Climate Change

Understanding the Demise and Recovery of Coral Reefs

Kishimoto, M., Baird, A. H., Maruyama, S., Minagawa, J., & Takahashi, S. (2020).“Loss of symbiont infectivity following thermal stress can be a factor limiting recovery from bleaching in cnidarians”.The ISME Journal, 1-4.

When it comes to finding food, corals have a couple of tricks up their tentacles. Like jellyfish, their scarier-looking relatives, corals have stinging cells to catch tiny organisms floating in the water column. But the majority of their food come from a much more peaceful interaction — a symbiotic relation with colorful single-celled algae called zooxanthellae. Corals provide a home near the surface where algae can do photosynthesis, while zooxanthellae provide food for corals. Every species that depend on corals reefs, including our own, relies on this partnership. They are the foundation of one of the most biodiverse ecosystems in the world. 

Climate change, however, is putting this partnership and corals reefs around the world in peril. Corals expel their symbiotic algae from their tissues when ocean temperatures rise in an event called coral bleaching. As ocean temperatures continue to rise and heat waves intensify, coral bleaching events are becoming more common. According to the IUCN, the coral bleaching event of 2016 and 2017 killed roughly 50% of the corals found in the Greater Coral Reef in Australia. Corals can gain their symbiotic algae back once temperatures return to normal, but this rarely happens. As a consequence, most corals die of starvation.

Bleached coral reef (image credit: wikimedia commons)
Bleached coral reef (image credit: wikimedia commons)









Until recently scientists did not know why most corals failed to regain their symbiotic algae after a coral bleaching event. That was until August of 2020 when scientists at Tohuku University in Japan and James Cook University in Australia published their research findings, which suggests that algae, not corals, lose their ability to form a symbiotic relationship with corals after a bleaching event. 

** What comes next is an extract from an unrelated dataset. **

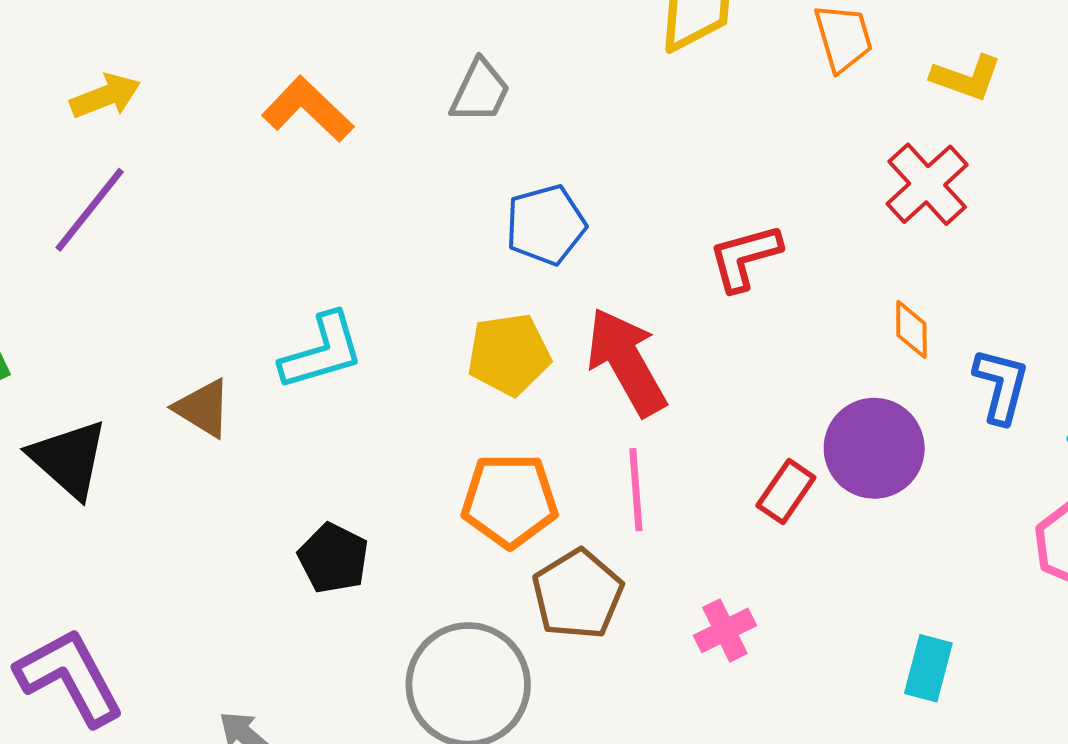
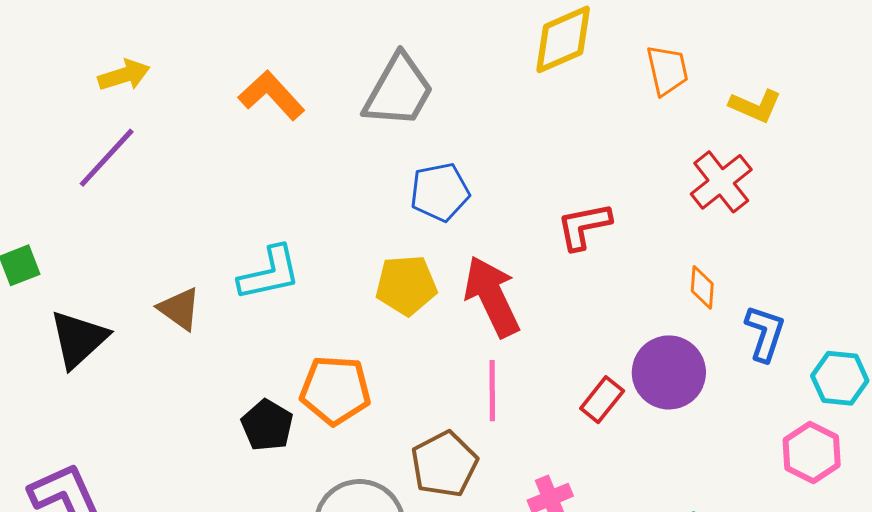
gray trapezoid: (480, 91) -> (399, 91), size x1.6
black triangle: (69, 459) -> (79, 339), turned 32
orange pentagon: (510, 500) -> (335, 390), moved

In a laboratory setting, scientists mimicked normal and bleaching conditions by pre-exposing both single-celled algae and sea anemones, which are closely related to corals, to temperatures of 25° C and 32° C. Sea anemones pre-exposed to ocean temperatures of 32° C did not lose their ability to host single-celled algae. However, single-celled algae pre-exposed to ocean temperatures of 32°C lost their ability to form a symbiotic relationship with corals.

Fluorescent pictures of corals and symbiotic algae. In the left image, neither the host or symbiont were pre-exposed to high temperatures. In the image to the right, the symbionts were pre-exposed to high temperatures. (Image Credit: National Institute of National Sciences).

In addition, scientists found that single-celled algae can regain their ability to form a symbiotic relationship with sea anemones. However, this recovery is dependent on the number of days that the algae are pre-exposed to bleaching temperatures. Algae pre-exposed to ocean temperatures of 32° C for 2 days regained their ability to form a symbiotic relationship with sea anemones within 5 days. Meanwhile, algae pre-exposed to bleaching conditions for 3 days regained their symbiotic abilities gradually, but never fully recovered. In the wild, bleaching events last more than three days; they usually last one or several weeks. Therefore, the recovery of symbiotic algae takes too long and corals die of starvation.

Surprisingly, not all algae species lost their ability to form a symbiotic relationship with sea anemones. Breviolum psygmophilum, a different species of algae used in this study, did not lose their ability to partner with anemones when they were pre-exposed to bleaching conditions. Unless climate change is addressed, these heat resilient algae species may become the lone survivors in an ecosystem that usually harbors a great diversity of algae species.

In order to create a sustainable world for future generations, we must understand the demise and resilience of coral reefs. Coral reefs provide $375 billion each year in ecosystem services such as coastal protection, food security, jobs and medical innovations. The dramatic loss of coral reefs is threatening millions of peoples’ livelihoods around the world. Understanding the constraints that hinder coral reefs recovery is an important step in creating conservation plans and preparing for the future. 

One thought on “Understanding the Demise and Recovery of Coral Reefs

  1. Thanks for sharing, Pablo! I’m a coral reef ecologist teaching marine biology at a community college, but I missed this piece of news. I always tell my students we don’t know if the coral kicks out the algae or the algae leaves on its own. This doesn’t quite answer that, but close! I’m adding the original article and your blog post to my list of potential sources for our Current Research Project!